*** SOURCE MATERIAL Section Begins ***
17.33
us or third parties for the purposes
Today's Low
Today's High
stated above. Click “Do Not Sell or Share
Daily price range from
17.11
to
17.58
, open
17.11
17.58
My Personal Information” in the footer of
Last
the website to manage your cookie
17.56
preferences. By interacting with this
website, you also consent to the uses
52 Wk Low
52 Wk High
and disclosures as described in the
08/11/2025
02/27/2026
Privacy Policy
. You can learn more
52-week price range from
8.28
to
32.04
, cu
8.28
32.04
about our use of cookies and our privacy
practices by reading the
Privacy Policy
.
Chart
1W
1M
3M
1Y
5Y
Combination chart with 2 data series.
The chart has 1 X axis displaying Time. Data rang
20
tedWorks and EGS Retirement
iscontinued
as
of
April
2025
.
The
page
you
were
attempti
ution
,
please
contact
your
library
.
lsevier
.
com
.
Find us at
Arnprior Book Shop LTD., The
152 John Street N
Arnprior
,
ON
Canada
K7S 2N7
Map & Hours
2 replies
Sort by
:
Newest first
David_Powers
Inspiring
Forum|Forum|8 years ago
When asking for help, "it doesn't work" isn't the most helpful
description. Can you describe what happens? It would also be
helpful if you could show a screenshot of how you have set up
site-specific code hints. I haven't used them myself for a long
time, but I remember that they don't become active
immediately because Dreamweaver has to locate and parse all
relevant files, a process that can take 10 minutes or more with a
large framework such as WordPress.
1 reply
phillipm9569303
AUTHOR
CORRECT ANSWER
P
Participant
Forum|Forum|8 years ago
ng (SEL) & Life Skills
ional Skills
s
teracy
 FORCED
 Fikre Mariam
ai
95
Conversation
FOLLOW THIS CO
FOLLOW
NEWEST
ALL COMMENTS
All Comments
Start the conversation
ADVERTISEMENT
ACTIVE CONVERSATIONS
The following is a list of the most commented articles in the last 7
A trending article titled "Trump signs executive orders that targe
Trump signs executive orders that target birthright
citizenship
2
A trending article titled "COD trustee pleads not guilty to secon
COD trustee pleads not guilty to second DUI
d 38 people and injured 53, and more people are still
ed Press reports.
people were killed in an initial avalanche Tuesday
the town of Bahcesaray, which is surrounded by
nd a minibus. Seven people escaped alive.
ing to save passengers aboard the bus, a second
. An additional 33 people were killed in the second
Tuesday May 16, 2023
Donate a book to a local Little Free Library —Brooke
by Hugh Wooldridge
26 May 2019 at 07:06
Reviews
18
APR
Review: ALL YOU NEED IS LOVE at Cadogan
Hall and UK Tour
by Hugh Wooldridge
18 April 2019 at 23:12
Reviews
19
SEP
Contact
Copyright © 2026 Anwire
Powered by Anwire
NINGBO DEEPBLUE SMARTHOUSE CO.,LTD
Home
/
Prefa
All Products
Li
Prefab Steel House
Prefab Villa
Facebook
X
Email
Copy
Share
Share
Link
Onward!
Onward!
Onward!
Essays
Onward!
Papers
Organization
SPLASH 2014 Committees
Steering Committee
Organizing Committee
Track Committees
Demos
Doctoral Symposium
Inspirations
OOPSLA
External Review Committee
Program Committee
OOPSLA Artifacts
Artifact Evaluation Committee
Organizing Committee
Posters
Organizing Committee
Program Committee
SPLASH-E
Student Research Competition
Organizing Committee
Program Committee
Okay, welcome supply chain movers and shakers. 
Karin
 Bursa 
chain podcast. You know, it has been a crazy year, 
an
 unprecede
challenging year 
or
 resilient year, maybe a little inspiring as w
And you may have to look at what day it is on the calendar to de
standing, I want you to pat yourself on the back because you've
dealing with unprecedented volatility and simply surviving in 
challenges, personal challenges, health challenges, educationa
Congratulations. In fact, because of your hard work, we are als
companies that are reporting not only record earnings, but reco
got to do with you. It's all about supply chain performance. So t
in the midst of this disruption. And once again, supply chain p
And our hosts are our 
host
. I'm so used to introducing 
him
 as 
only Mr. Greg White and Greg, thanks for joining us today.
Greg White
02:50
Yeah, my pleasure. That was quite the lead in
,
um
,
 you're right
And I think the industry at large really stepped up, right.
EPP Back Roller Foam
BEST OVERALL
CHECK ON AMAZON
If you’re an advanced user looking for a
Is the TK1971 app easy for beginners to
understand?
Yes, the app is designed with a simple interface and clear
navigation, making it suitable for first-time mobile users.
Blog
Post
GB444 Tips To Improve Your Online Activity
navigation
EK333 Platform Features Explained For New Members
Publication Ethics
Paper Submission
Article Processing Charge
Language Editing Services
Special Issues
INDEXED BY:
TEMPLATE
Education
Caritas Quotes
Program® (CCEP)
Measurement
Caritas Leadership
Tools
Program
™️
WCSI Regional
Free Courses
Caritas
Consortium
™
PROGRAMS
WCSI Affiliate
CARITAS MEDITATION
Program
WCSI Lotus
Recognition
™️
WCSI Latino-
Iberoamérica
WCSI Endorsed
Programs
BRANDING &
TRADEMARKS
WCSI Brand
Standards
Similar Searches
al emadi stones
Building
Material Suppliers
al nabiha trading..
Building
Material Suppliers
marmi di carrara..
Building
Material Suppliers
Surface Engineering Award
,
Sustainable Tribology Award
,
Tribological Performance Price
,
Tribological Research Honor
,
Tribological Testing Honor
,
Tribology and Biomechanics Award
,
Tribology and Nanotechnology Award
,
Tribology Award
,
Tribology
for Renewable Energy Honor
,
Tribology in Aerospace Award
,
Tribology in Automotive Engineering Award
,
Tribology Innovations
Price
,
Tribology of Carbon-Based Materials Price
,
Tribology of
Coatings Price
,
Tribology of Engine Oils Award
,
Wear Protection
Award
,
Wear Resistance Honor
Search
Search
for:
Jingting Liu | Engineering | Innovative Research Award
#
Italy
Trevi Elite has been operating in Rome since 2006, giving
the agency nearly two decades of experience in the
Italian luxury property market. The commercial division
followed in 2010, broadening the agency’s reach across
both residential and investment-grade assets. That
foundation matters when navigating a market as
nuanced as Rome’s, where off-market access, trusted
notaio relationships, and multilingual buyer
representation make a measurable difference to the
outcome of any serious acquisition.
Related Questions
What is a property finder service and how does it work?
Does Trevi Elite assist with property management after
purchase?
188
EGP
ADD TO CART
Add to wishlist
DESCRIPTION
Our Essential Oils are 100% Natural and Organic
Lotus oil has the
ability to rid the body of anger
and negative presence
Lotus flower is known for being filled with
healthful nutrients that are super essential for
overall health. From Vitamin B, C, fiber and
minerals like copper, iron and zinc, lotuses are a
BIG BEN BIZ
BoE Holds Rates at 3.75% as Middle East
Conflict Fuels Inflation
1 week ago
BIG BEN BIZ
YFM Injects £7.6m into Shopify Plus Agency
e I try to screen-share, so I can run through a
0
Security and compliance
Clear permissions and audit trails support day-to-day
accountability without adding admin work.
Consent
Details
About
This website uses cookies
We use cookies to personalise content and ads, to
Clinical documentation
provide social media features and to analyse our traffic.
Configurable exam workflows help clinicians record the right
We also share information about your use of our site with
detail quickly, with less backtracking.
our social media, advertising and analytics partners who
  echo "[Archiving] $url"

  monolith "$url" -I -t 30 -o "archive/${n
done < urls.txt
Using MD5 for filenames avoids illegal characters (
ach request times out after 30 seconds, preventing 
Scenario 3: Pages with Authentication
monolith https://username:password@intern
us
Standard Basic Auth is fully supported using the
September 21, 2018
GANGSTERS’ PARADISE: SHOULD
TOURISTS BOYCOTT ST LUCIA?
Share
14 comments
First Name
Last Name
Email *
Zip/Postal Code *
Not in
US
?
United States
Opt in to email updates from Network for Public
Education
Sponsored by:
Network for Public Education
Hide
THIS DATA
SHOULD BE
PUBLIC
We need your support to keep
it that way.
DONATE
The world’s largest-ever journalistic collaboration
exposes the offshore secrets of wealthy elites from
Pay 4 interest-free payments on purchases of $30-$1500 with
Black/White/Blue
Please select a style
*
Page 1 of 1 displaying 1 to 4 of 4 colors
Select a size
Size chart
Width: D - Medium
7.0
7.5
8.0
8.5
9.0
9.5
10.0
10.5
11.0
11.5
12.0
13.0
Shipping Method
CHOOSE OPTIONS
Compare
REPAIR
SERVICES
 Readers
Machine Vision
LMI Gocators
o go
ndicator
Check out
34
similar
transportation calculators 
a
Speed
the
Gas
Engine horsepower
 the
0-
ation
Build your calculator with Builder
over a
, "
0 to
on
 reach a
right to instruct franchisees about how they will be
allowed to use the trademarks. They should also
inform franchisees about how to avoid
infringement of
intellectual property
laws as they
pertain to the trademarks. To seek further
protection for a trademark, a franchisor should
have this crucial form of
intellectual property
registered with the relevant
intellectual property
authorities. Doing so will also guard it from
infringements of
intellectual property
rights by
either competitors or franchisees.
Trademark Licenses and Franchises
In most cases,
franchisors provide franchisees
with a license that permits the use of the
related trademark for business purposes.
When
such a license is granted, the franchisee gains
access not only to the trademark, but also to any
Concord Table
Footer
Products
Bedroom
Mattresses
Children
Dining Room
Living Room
*** SOURCE MATERIAL Section Ends ***
**WHAT YOU HAVE TO DO:** Copy out, word for word, the part of the entries above that begins at the line with "Powered by Anwire" and ends at the line with "OOPSLA Artifacts", including both.

**FINISHED TASK:**
Powered by Anwire
NINGBO DEEPBLUE SMARTHOUSE CO.,LTD
Home
/
Prefa
All Products
Li
Prefab Steel House
Prefab Villa
Facebook
X
Email
Copy
Share
Share
Link
Onward!
Onward!
Onward!
Essays
Onward!
Papers
Organization
SPLASH 2014 Committees
Steering Committee
Organizing Committee
Track Committees
Demos
Doctoral Symposium
Inspirations
OOPSLA
External Review Committee
Program Committee
OOPSLA Artifacts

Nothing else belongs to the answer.